Split data for training and testing

In order to evaluate the recommendations the data is split into training and testing data. Training data is used for training and recommendations are computed for users in test data.

library(recommenderlab)
visits_1k_rrm=as(as.matrix(visits_1k),"realRatingMatrix")
set.seed(100)
eval_sets <- evaluationScheme(data = visits_1k_rrm, method = "split", train = .8, given = 10, goodRating=3, k = 1)

Function to get artist name given the Id

getArtistName=function(artistid){
  return(artists$name[artists$charid==artistid])
}
#Vectorize the function to enable get values for a vector of ids
getArtistName=Vectorize(getArtistName)

Get Recommendation using hand coded UBCF

#Convert realRatingMatrix to regular Matrix
train=as.matrix(getRatingMatrix(getData(eval_sets,"train")))
test=as.matrix(getRatingMatrix(getData(eval_sets,"known")))
#realRating Matrix stores missing value as 0, convert them back to NA
train[train==0]=NA
test[test==0]=NA
#Check prediction for one user
pred1=ubcf_recommend(train,test[1,])
cat("\n**** Recommendation for user",rownames(test)[1],"\n")
## 
## **** Recommendation for user U8
recommend=getArtistName(colnames(train)[pred1$recommendation])
cat(recommend,sep="\n")
## Britney Spears
## Rihanna
## Kylie Minogue
## Glee Cast
## Paramore
## Backstreet Boys
## The Beatles
## Mariah Carey
## AC/DC
## Muse
## Thalía
## YUI
## Girls Aloud
## MGMT
## 30 Seconds to Mars
## Beyoncé
## CAKE
## The Kills
## Pitty
## The Pretty Reckless

Get Recommendation using recommenderlab

model_ubcf=Recommender(data=getData(eval_sets,"train"),method="UBCF",
                          parameter=list(method="pearson",nn=50))
recommend_rl=predict(model_ubcf,getData(eval_sets,"known"),n=20)

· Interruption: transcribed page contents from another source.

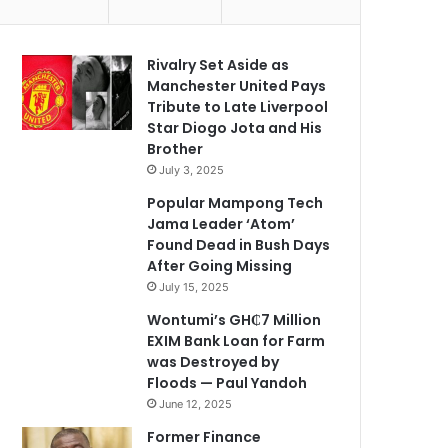
Rivalry Set Aside as
Manchester United Pays
Tribute to Late Liverpool
Star Diogo Jota and His
Brother
July 3, 2025
Popular Mampong Tech
Jama Leader ‘Atom’
Found Dead in Bush Days
After Going Missing
July 15, 2025
Wontumi’s GH₵7 Million
EXIM Bank Loan for Farm
was Destroyed by
Floods — Paul Yandoh
June 12, 2025
Former Finance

cat("\n**** Recommendation for user",rownames(getData(eval_sets,"known"))[1],"\n")
## 
## **** Recommendation for user U8
recommend=getArtistName(recommend_rl@itemLabels[as.vector(recommend_rl@items[[1]])])
cat(recommend,sep="\n")
## Britney Spears
## Rihanna
## Kylie Minogue
## Glee Cast
## Paramore
## Backstreet Boys
## The Beatles
## Mariah Carey
## AC/DC
## Muse
## Thalía
## YUI
## Girls Aloud
## MGMT
## 30 Seconds to Mars
## Beyoncé
## CAKE
## The Kills
## Pitty
## The Pretty Reckless

Results Comparison

The results obtained from the hand coded UBCF method is pretty much same as the result provided by recommenderlab package

n = nrow(test)
recommendations=NULL
same_as_rl=logical(n)
for (i in 1:n){
  recommendations[[i]]=ubcf_recommend(train,test[i,])
  same_as_rl[i]=all(recommend_rl@items[[i]] %in% recommendations[[i]]$recommendation)
}
table(same_as_rl)
## same_as_rl
## FALSE  TRUE 
##    29   267

In 90% of the cases the recommendations made by hand coded function are exactly same as the recommendations made by recommenderlab package. In other instances the recommendations are very close to the recommendation made by the package and the difference could be due to implementation method/value approximation.